_Material to process:_
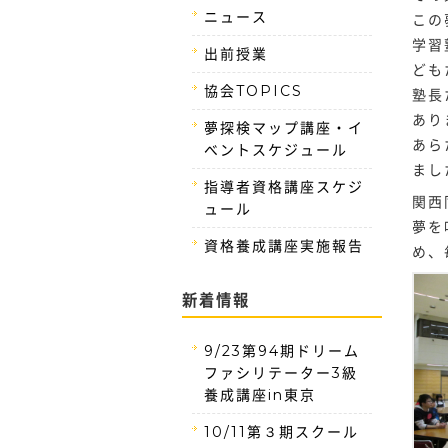
ニュース
この
学習
出前授業
ども
協会TOPICS
塾長
あり
夢探検マップ講座・イ
あら
ベントスケジュール
まし
指導者資格講座スケジ
関西
ュール
夢を
資格養成講座実施報告
め、
新着情報
9/23第94期ドリーム
ファシリテーター3級
養成講座in東京
10/11第３期スクール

_Your instructions:_ The output must match the records word for word, except that no pictures appear.

_Task answer:_
ニュース
この
学習
出前授業
ども
協会TOPICS
塾長
あり
夢探検マップ講座・イ
あら
ベントスケジュール
まし
指導者資格講座スケジ
関西
ュール
夢を
資格養成講座実施報告
め、
新着情報
9/23第94期ドリーム
ファシリテーター3級
養成講座in東京
10/11第３期スクール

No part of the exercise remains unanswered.